Multiple variations as to how the
localization/positioning/proximity detection may be implemented may
be envisioned without departing from the scope of the present
technology. In some embodiments, the coordinates of the buyer
device may be retrieved from the link the buyer is sent to from the
text message. In another, the coordinates may be transmitted in
accordance with an app on the buyer phone (whether a dedicated
downloaded app or part of the operating system app (e.g. google OS)
or part of another app that is using GPS permissions for other
things (e.g. google maps) and will communicate coordinates upon
request. If the buyer device 104 location and seller device 102
location are in proximity, the server 20 will deduct that the buyer
4 is indeed standing in front of the seller 2 and/or physically
present in the store of the seller 2. At that point, the server 20
may conclude that the buyer 4 is proximal to the seller 2 without
further communication between the seller device 102 and buyer
device 104. For example because the buyer device 104 is confirmed
to be proximal to the seller device 102, a text message might not
be sent to the buyer device 104 for the buyer 4 to confirm that the
buyer 4 intends to perform this transaction. This may reduce the
need for buyer 4 to access his phone (buyer device 104) and take
action to approve the transaction.
[0060] The verification & authentication service 26 may receive
data about the transaction, the card being used, the merchant
information and the device of the cardholder to perform a risk
assessment and decide to authenticate the cardholder without
further verification, or to challenge the cardholder with
additional verifications. As an example, the verification &
authentication service 26 may be a 3DS service provider and may be
embodied as Cardinal Commerce or NuData.
[0061] In some alternative embodiments, the ID verification service
22 may be operated by the server 20 which may communicate with one
or more mobile operators and/or one or more device vendors of the
buyer device 104 (e.g., Apple, Samsung, etc.) to obtain certain
information. In some embodiments, the information may comprise a
duration of how long the buyer device 104 has been held/associated
with the buyer 4, location information, human behavior information
that the one or more mobile operators may have collected about the
buyer 4, mobile phone bill information and/or buying history (e.g.,
apps buying history). The information may be leveraged and/or
compiled by the server 20 to add an additional level of security
allowing confirming that the buyer 4 is the actual owner of the
buyer device 104 and/or that the buyer 4 is the individual
associated with the buyer device 104. Other alternatives may also
be envisioned, such as alternative approaches leveraging biometric
information about the buyer 4, analytics, social physics based on
large amount of behavioral data combined with the use of machine
learning algorithms to provide high accuracy and matching name
and/or address with the mobile phone number or mobile phone ID.

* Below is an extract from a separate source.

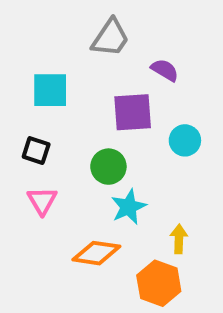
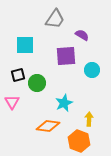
black square: (36, 150) -> (18, 75), turned -32
green circle: (108, 167) -> (37, 83), moved
pink triangle: (42, 201) -> (12, 102), moved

Specifically, the use of 3D Secure 1.0, 2.0 and later versions may
be leveraged, despite being a Card Not Present system, to
authenticate said buyer in this example of Card Present
transaction. As such, once the buyer opens the link in the text, a
browser opens which not only may produce an approve/decline request
for the transaction, but also sends to the 3DS systems information
about the phone per 3DS protocol. The browser may contain an SDK to
collect phone info and compare to the card number. In addition, if
the service, such as 3D Secure, requires additional authentication
methods, such as personal ID questions, requesting that the buyer
open a banking application on the phone etc., these can be asked
directly from the open browser on the buyer's phone. In the case of
a onetime password (OTP) requested by the service, the service will
transmit the OTP to the buyer or otherwise communicate the OTP to
the buyer, and the buyer will then enter the OTP on the seller
device.
[0062] In some embodiments, the server 20 may call the verification
& authentication service 26 directly, initiated by the
originating device (for example the seller device 102) without
providing the signature of the buyer device 104, instead it may or
may not include the signature of the seller device 102, and it may
or may not include a flag to indicate that the request is coming
from the seller device 102. If the verification &
authentication service 26 is based on a 3DS service, the issuer may
or might not perform a risk-based assessment to decide whether or
not to challenge the buyer 4 with a `step-up`. A step-up is used to
verify and authenticate the buyer 4 with a second factor, it can
consist of the issuer server 10 sending a message to the buyer
device 104, such as but not limited to an SMS with
One-Time-Password code to enter in the seller device 102, or a push
notification asking the buyer 4 to open his bank app to authorize a
transaction or operation after a PIN or biometric verification.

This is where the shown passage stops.